REQUIRED WORK
Give the data again exactly as it appears.

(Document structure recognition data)

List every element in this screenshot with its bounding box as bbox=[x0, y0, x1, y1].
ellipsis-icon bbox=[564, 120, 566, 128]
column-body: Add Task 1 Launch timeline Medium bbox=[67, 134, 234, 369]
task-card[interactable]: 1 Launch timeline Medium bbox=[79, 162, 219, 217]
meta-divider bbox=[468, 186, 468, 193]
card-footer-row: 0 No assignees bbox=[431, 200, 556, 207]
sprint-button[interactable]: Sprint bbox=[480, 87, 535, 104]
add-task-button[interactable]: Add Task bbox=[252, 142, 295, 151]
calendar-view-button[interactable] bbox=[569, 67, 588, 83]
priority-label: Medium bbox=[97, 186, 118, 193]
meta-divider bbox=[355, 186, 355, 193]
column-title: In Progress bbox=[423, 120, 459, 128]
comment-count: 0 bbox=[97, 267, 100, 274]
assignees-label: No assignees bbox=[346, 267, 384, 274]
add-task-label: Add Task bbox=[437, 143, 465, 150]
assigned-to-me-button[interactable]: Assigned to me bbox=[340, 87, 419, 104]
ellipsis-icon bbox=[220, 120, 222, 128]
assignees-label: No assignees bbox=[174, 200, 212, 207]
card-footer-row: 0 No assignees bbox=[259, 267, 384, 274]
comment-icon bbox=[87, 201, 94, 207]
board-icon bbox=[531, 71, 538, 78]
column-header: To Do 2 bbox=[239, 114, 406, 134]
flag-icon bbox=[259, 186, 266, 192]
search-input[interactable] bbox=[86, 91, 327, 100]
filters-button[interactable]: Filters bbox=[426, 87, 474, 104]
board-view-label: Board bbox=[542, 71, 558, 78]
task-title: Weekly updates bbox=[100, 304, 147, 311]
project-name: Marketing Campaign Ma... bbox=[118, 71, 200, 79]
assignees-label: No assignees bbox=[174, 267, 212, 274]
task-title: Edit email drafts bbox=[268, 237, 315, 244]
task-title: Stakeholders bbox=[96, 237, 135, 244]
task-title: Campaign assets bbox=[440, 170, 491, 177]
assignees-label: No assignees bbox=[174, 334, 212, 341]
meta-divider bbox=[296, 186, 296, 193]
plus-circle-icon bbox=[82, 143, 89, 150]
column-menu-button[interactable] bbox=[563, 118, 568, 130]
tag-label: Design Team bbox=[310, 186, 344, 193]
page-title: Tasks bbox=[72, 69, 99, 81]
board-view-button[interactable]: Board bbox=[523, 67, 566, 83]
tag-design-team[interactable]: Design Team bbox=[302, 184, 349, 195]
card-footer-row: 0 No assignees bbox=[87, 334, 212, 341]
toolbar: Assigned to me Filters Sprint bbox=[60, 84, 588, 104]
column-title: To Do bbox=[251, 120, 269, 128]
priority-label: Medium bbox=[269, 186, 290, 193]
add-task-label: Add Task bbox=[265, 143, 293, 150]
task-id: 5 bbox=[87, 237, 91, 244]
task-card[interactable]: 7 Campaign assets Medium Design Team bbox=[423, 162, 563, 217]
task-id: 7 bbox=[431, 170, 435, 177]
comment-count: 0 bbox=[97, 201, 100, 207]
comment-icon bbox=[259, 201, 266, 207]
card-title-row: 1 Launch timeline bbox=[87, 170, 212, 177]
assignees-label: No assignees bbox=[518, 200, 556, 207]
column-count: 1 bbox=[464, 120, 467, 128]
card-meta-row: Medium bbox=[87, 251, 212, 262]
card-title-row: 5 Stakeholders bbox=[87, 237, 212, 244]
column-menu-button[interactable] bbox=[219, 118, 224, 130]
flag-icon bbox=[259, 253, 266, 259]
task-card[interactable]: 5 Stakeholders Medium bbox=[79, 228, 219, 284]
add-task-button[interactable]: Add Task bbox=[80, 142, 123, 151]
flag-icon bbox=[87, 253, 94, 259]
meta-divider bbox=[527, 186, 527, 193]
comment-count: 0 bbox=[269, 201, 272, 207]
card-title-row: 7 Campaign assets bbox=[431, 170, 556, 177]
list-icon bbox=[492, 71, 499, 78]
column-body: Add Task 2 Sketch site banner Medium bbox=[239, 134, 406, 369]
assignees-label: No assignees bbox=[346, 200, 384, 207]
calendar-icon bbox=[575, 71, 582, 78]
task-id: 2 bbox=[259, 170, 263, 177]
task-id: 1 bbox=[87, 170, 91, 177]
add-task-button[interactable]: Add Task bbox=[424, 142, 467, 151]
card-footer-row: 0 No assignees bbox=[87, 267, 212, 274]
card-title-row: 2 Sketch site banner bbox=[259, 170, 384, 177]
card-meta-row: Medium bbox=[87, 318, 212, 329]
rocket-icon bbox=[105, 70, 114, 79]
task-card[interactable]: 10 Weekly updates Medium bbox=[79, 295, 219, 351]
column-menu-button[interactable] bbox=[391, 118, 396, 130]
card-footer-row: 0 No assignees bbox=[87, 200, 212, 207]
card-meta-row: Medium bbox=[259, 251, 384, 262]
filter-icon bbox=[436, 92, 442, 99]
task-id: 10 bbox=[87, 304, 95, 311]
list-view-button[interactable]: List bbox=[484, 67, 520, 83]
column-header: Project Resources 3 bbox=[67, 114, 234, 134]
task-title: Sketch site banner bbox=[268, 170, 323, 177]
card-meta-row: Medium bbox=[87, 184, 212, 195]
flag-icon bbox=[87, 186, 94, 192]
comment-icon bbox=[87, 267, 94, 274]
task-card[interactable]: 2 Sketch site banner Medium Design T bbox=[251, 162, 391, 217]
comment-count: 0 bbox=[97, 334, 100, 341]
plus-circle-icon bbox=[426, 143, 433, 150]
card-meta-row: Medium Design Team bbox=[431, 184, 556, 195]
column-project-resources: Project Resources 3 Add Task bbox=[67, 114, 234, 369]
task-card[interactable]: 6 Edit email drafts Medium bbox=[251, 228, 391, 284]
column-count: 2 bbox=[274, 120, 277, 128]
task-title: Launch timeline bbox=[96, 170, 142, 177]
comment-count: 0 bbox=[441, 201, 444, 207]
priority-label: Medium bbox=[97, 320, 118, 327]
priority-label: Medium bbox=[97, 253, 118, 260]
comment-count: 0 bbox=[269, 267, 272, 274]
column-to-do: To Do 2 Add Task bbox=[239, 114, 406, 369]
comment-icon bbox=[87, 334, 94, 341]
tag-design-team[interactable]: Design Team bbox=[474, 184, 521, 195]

RESULT FOR THIS EXERCISE
List every element in this screenshot with its bounding box as bbox=[x0, y0, x1, y1].
ellipsis-icon bbox=[564, 120, 566, 128]
column-body: Add Task 1 Launch timeline Medium bbox=[67, 134, 234, 369]
task-card[interactable]: 1 Launch timeline Medium bbox=[79, 162, 219, 217]
meta-divider bbox=[468, 186, 468, 193]
card-footer-row: 0 No assignees bbox=[431, 200, 556, 207]
sprint-button[interactable]: Sprint bbox=[480, 87, 535, 104]
add-task-button[interactable]: Add Task bbox=[252, 142, 295, 151]
calendar-view-button[interactable] bbox=[569, 67, 588, 83]
priority-label: Medium bbox=[97, 186, 118, 193]
meta-divider bbox=[355, 186, 355, 193]
column-title: In Progress bbox=[423, 120, 459, 128]
comment-count: 0 bbox=[97, 267, 100, 274]
assignees-label: No assignees bbox=[346, 267, 384, 274]
add-task-label: Add Task bbox=[437, 143, 465, 150]
assigned-to-me-button[interactable]: Assigned to me bbox=[340, 87, 419, 104]
ellipsis-icon bbox=[220, 120, 222, 128]
assignees-label: No assignees bbox=[174, 200, 212, 207]
card-footer-row: 0 No assignees bbox=[259, 267, 384, 274]
comment-icon bbox=[87, 201, 94, 207]
board-icon bbox=[531, 71, 538, 78]
column-header: To Do 2 bbox=[239, 114, 406, 134]
flag-icon bbox=[259, 186, 266, 192]
search-input[interactable] bbox=[86, 91, 327, 100]
filters-button[interactable]: Filters bbox=[426, 87, 474, 104]
board-view-label: Board bbox=[542, 71, 558, 78]
task-title: Weekly updates bbox=[100, 304, 147, 311]
project-name: Marketing Campaign Ma... bbox=[118, 71, 200, 79]
assignees-label: No assignees bbox=[174, 267, 212, 274]
task-title: Edit email drafts bbox=[268, 237, 315, 244]
task-title: Stakeholders bbox=[96, 237, 135, 244]
task-title: Campaign assets bbox=[440, 170, 491, 177]
assignees-label: No assignees bbox=[174, 334, 212, 341]
meta-divider bbox=[296, 186, 296, 193]
plus-circle-icon bbox=[82, 143, 89, 150]
column-menu-button[interactable] bbox=[563, 118, 568, 130]
tag-label: Design Team bbox=[310, 186, 344, 193]
page-title: Tasks bbox=[72, 69, 99, 81]
board-view-button[interactable]: Board bbox=[523, 67, 566, 83]
tag-design-team[interactable]: Design Team bbox=[302, 184, 349, 195]
card-footer-row: 0 No assignees bbox=[87, 334, 212, 341]
toolbar: Assigned to me Filters Sprint bbox=[60, 84, 588, 104]
column-title: To Do bbox=[251, 120, 269, 128]
priority-label: Medium bbox=[269, 186, 290, 193]
add-task-label: Add Task bbox=[265, 143, 293, 150]
task-id: 5 bbox=[87, 237, 91, 244]
task-card[interactable]: 7 Campaign assets Medium Design Team bbox=[423, 162, 563, 217]
task-id: 7 bbox=[431, 170, 435, 177]
comment-count: 0 bbox=[97, 201, 100, 207]
comment-icon bbox=[259, 201, 266, 207]
card-title-row: 1 Launch timeline bbox=[87, 170, 212, 177]
assignees-label: No assignees bbox=[518, 200, 556, 207]
column-count: 1 bbox=[464, 120, 467, 128]
card-meta-row: Medium bbox=[87, 251, 212, 262]
card-title-row: 5 Stakeholders bbox=[87, 237, 212, 244]
column-menu-button[interactable] bbox=[219, 118, 224, 130]
flag-icon bbox=[259, 253, 266, 259]
task-card[interactable]: 5 Stakeholders Medium bbox=[79, 228, 219, 284]
add-task-button[interactable]: Add Task bbox=[80, 142, 123, 151]
flag-icon bbox=[87, 253, 94, 259]
meta-divider bbox=[527, 186, 527, 193]
comment-count: 0 bbox=[269, 201, 272, 207]
card-title-row: 7 Campaign assets bbox=[431, 170, 556, 177]
list-icon bbox=[492, 71, 499, 78]
column-body: Add Task 2 Sketch site banner Medium bbox=[239, 134, 406, 369]
assignees-label: No assignees bbox=[346, 200, 384, 207]
calendar-icon bbox=[575, 71, 582, 78]
task-id: 2 bbox=[259, 170, 263, 177]
task-id: 1 bbox=[87, 170, 91, 177]
add-task-button[interactable]: Add Task bbox=[424, 142, 467, 151]
card-footer-row: 0 No assignees bbox=[87, 267, 212, 274]
card-title-row: 2 Sketch site banner bbox=[259, 170, 384, 177]
card-meta-row: Medium bbox=[87, 318, 212, 329]
rocket-icon bbox=[105, 70, 114, 79]
task-card[interactable]: 10 Weekly updates Medium bbox=[79, 295, 219, 351]
column-menu-button[interactable] bbox=[391, 118, 396, 130]
card-footer-row: 0 No assignees bbox=[87, 200, 212, 207]
card-meta-row: Medium bbox=[259, 251, 384, 262]
filter-icon bbox=[436, 92, 442, 99]
task-id: 10 bbox=[87, 304, 95, 311]
list-view-button[interactable]: List bbox=[484, 67, 520, 83]
column-header: Project Resources 3 bbox=[67, 114, 234, 134]
task-title: Sketch site banner bbox=[268, 170, 323, 177]
card-meta-row: Medium bbox=[87, 184, 212, 195]
flag-icon bbox=[87, 186, 94, 192]
comment-icon bbox=[87, 267, 94, 274]
task-card[interactable]: 2 Sketch site banner Medium Design T bbox=[251, 162, 391, 217]
comment-count: 0 bbox=[97, 334, 100, 341]
plus-circle-icon bbox=[426, 143, 433, 150]
card-meta-row: Medium Design Team bbox=[431, 184, 556, 195]
column-project-resources: Project Resources 3 Add Task bbox=[67, 114, 234, 369]
task-card[interactable]: 6 Edit email drafts Medium bbox=[251, 228, 391, 284]
column-count: 2 bbox=[274, 120, 277, 128]
task-title: Launch timeline bbox=[96, 170, 142, 177]
comment-count: 0 bbox=[441, 201, 444, 207]
priority-label: Medium bbox=[97, 320, 118, 327]
priority-label: Medium bbox=[97, 253, 118, 260]
comment-count: 0 bbox=[269, 267, 272, 274]
column-to-do: To Do 2 Add Task bbox=[239, 114, 406, 369]
comment-icon bbox=[87, 334, 94, 341]
tag-design-team[interactable]: Design Team bbox=[474, 184, 521, 195]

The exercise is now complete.